One of Latin America’s largest law firms is rebranding with a shorter, punchier name and an advertising campaign to mark its 30th anniversary in the market.
As of Tuesday, Brazil’s Mattos Filho, Veiga Filho, Marrey Jr. e Quiroga Advogados will go simply by “Mattos Filho” in an effort to convey conciseness and objectivity. The full-service firm, which employs more than 700 lawyers, has become a benchmark for innovation and legal services in Latin America.
“The decision to remove the names of our founding partners, including my own, was not an issue—it was something we had been discussing for some years,” managing partner Roberto Quiroga told Law.com International. “We feel we have sufficiently matured and are ready to make this change.”
Apart from serving as managing partner, Quiroga, 61, also attends to clients in the firm’s tax practice and is deeply involved in its pro bono and diversity/inclusion initiatives.
The other founding partners—Ary Oswaldo Mattos Filho, 82; Otávio Veiga Filho, 77; and Pedro Marrey, 75—are retired but continue to represent the firm in institutional roles. Mattos Filho’s corporate structure will remain the same.
The rebranding was guided by the global consultancy Interbrand with support from the advertising agency Africa. Mattos Filho declined to disclose how much it is spending on the revamp.
Focus on Inclusion
The advertising campaign features photos shot by renowned Brazilian fashion photographer Bob Wolfenson, of Mattos Filho lawyers on the front lines with clients and of others who work behind the scenes, such as executive assistants, waiters and professionals from human resources, information technology, marketing, finance and operations.
Mattos Filho marketing director Ive Lima said the project was carried out over the course of nine months, with numerous brainstorming sessions, interviews with clients and internal qualitative research to define the path forward.

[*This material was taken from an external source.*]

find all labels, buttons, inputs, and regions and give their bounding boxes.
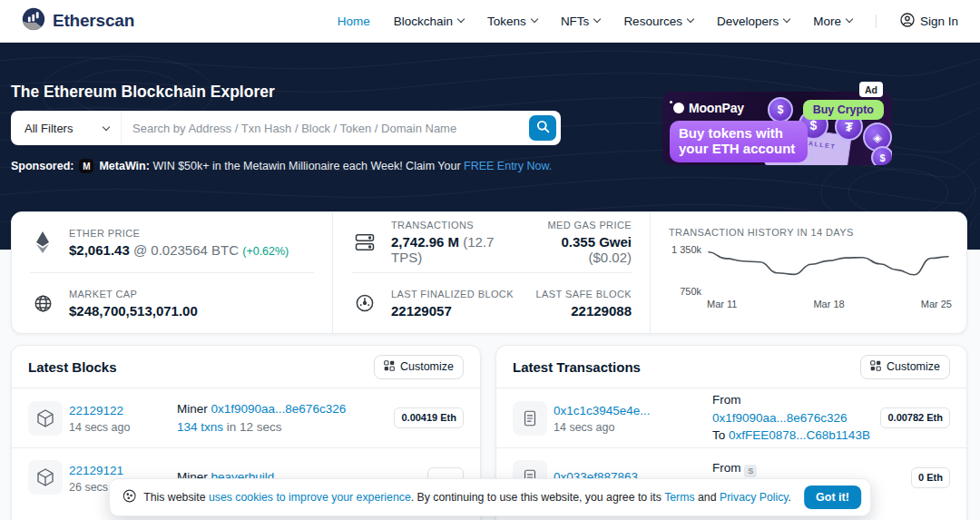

“We know that a strong brand is built from the inside out, with the participation of many people,” said Lima, who was deeply involved in the project.

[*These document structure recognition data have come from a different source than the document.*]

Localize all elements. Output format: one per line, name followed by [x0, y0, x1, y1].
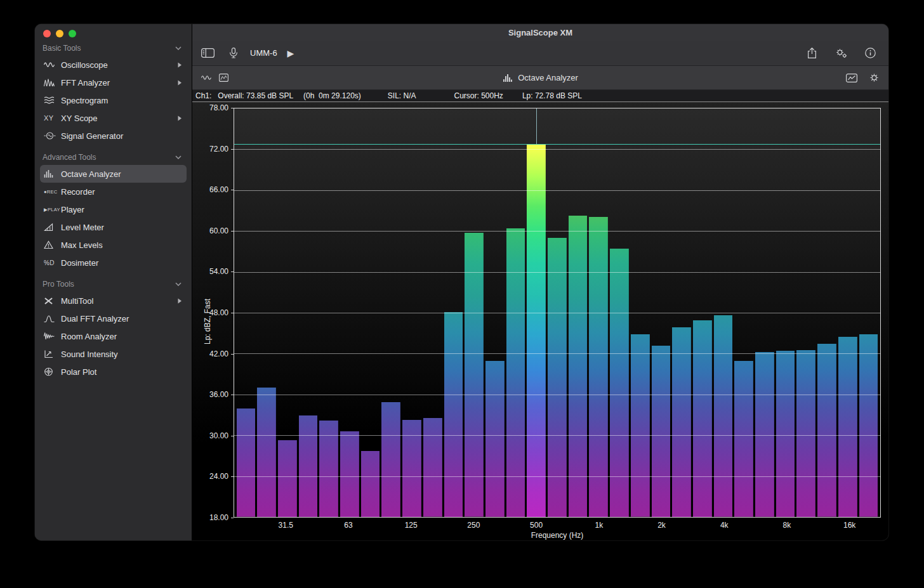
- octave-bar[interactable]: [548, 238, 567, 517]
- sidebar-section-advanced-tools[interactable]: Advanced Tools: [40, 150, 187, 165]
- sidebar-item-signal-generator[interactable]: Signal Generator: [40, 127, 187, 145]
- zoom-button[interactable]: [69, 30, 76, 37]
- share-icon: [807, 48, 817, 58]
- sidebar-item-player[interactable]: ▶PLAY Player: [40, 200, 187, 218]
- play-button[interactable]: ▶: [287, 49, 294, 58]
- octave-bar[interactable]: [734, 361, 753, 517]
- octave-bar[interactable]: [237, 408, 256, 517]
- sidebar-item-level-meter[interactable]: Level Meter: [40, 218, 187, 236]
- octave-bar[interactable]: [755, 352, 774, 517]
- main-area: SignalScope XM UMM-6 ▶: [192, 24, 888, 540]
- sidebar-item-max-levels[interactable]: Max Levels: [40, 236, 187, 254]
- tool-settings-button[interactable]: [869, 72, 880, 83]
- sidebar-section-pro-tools[interactable]: Pro Tools: [40, 277, 187, 292]
- octave-bars-icon: [503, 74, 513, 82]
- room-analyzer-icon: [44, 332, 61, 341]
- fft-analyzer-icon: [44, 78, 61, 87]
- octave-bar[interactable]: [652, 346, 671, 517]
- sidebar-item-oscilloscope[interactable]: Oscilloscope: [40, 56, 187, 74]
- x-tick-label: 250: [467, 521, 480, 530]
- octave-bar[interactable]: [672, 327, 691, 517]
- octave-bar[interactable]: [569, 216, 588, 517]
- y-tick-label: 54.00: [209, 267, 228, 276]
- sidebar-item-spectrogram[interactable]: Spectrogram: [40, 91, 187, 109]
- sidebar-item-label: Recorder: [61, 187, 184, 197]
- x-tick-label: 31.5: [279, 521, 293, 530]
- sidebar-item-label: Max Levels: [61, 240, 184, 250]
- waveform-tool-button[interactable]: [201, 74, 211, 82]
- sidebar-item-room-analyzer[interactable]: Room Analyzer: [40, 327, 187, 345]
- multitool-icon: [44, 297, 61, 305]
- device-name: UMM-6: [250, 48, 277, 58]
- octave-bar[interactable]: [465, 233, 484, 517]
- recorder-icon: ●REC: [44, 189, 61, 195]
- close-button[interactable]: [43, 30, 51, 37]
- overall-level: Overall: 73.85 dB SPL: [218, 91, 293, 100]
- cursor-hline: [234, 144, 880, 145]
- octave-bar[interactable]: [340, 431, 359, 517]
- sidebar-item-label: Spectrogram: [61, 96, 184, 105]
- x-tick-label: 4k: [720, 521, 729, 530]
- octave-bar[interactable]: [859, 334, 878, 517]
- octave-bar[interactable]: [299, 415, 318, 517]
- sidebar-item-dual-fft-analyzer[interactable]: Dual FFT Analyzer: [40, 310, 187, 327]
- submenu-arrow-icon: [178, 298, 182, 304]
- octave-bar[interactable]: [776, 351, 795, 517]
- app-window: Basic Tools Oscilloscope FFT Analyzer Sp…: [35, 24, 888, 540]
- octave-bar[interactable]: [527, 144, 546, 517]
- octave-bar[interactable]: [817, 344, 836, 517]
- octave-bar[interactable]: [631, 334, 650, 517]
- y-axis-labels: 78.0072.0066.0060.0054.0048.0042.0036.00…: [192, 108, 234, 518]
- octave-bar[interactable]: [796, 350, 815, 517]
- octave-bar[interactable]: [402, 420, 421, 517]
- octave-bar[interactable]: [444, 312, 463, 517]
- octave-bar[interactable]: [589, 217, 608, 517]
- section-label: Advanced Tools: [43, 153, 96, 162]
- y-tick-label: 72.00: [209, 145, 228, 154]
- sidebar-item-label: Oscilloscope: [61, 60, 178, 70]
- max-levels-icon: [44, 240, 61, 249]
- sidebar-item-xy-scope[interactable]: XY XY Scope: [40, 109, 187, 127]
- octave-bar[interactable]: [257, 388, 276, 517]
- octave-plot[interactable]: [234, 108, 881, 518]
- share-button[interactable]: [807, 48, 817, 58]
- minimize-button[interactable]: [56, 30, 63, 37]
- octave-bar[interactable]: [278, 440, 297, 517]
- x-axis-title: Frequency (Hz): [234, 531, 881, 540]
- octave-bar[interactable]: [693, 320, 712, 517]
- octave-bar[interactable]: [714, 315, 733, 517]
- octave-bar[interactable]: [838, 337, 857, 517]
- chevron-down-icon: [175, 282, 182, 286]
- toggle-sidebar-button[interactable]: [201, 48, 214, 58]
- x-tick-label: 8k: [783, 521, 791, 530]
- gears-icon: [835, 48, 847, 58]
- sidebar-item-dosimeter[interactable]: %D Dosimeter: [40, 254, 187, 271]
- y-tick-label: 36.00: [209, 390, 228, 399]
- main-toolbar: UMM-6 ▶: [192, 41, 888, 66]
- sidebar-item-label: MultiTool: [61, 296, 178, 306]
- info-button[interactable]: [865, 48, 876, 58]
- cursor-level: Lp: 72.78 dB SPL: [522, 91, 582, 100]
- sidebar-item-sound-intensity[interactable]: Sound Intensity: [40, 345, 187, 363]
- octave-bar[interactable]: [381, 402, 400, 517]
- sidebar-item-polar-plot[interactable]: Polar Plot: [40, 363, 187, 381]
- spectrum-view-button[interactable]: [219, 74, 228, 82]
- input-device-button[interactable]: [230, 48, 237, 58]
- chart-options-icon: [846, 74, 857, 82]
- sidebar-item-multitool[interactable]: MultiTool: [40, 292, 187, 310]
- settings-button[interactable]: [835, 48, 847, 58]
- dual-fft-icon: [44, 314, 61, 323]
- polar-plot-icon: [44, 367, 61, 376]
- sidebar-item-recorder[interactable]: ●REC Recorder: [40, 183, 187, 200]
- sidebar-item-octave-analyzer[interactable]: Octave Analyzer: [40, 165, 187, 183]
- octave-bar[interactable]: [485, 361, 505, 517]
- x-tick-label: 1k: [595, 521, 603, 530]
- octave-bar[interactable]: [423, 418, 442, 517]
- sidebar-section-basic-tools[interactable]: Basic Tools: [40, 41, 187, 56]
- chart-options-button[interactable]: [846, 74, 857, 82]
- sidebar-item-fft-analyzer[interactable]: FFT Analyzer: [40, 74, 187, 91]
- tool-title-group: Octave Analyzer: [192, 66, 888, 89]
- octave-bar[interactable]: [361, 451, 380, 517]
- x-tick-label: 2k: [657, 521, 666, 530]
- y-tick-label: 18.00: [209, 513, 228, 522]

The firm sought to take into account its history while mapping out how it wants to evolve in an initiative titled “Our Next 30 Years”—or, Nossos próximos 30 anos, in Portuguese.
“We believe that the world has changed a lot in the past few years—especially after the pandemic—and like many companies, the firm had to adapt to these changes and move with the times. Therefore, it is vital that our brand positioning reflects these changes, translating our role and impact on the business environment and Brazilian society even more clearly,” said Lima.
Mattos Filho sees itself as an agent of positive change in the legal market as well as in Brazil as a whole. For instance, the firm adopted a modified lockstep compensation system in 2009 that it says has resulted in greater collaboration internally and annual double-digit revenue growth. Most firms in Brazil subscribe to the eat-what-you-kill model.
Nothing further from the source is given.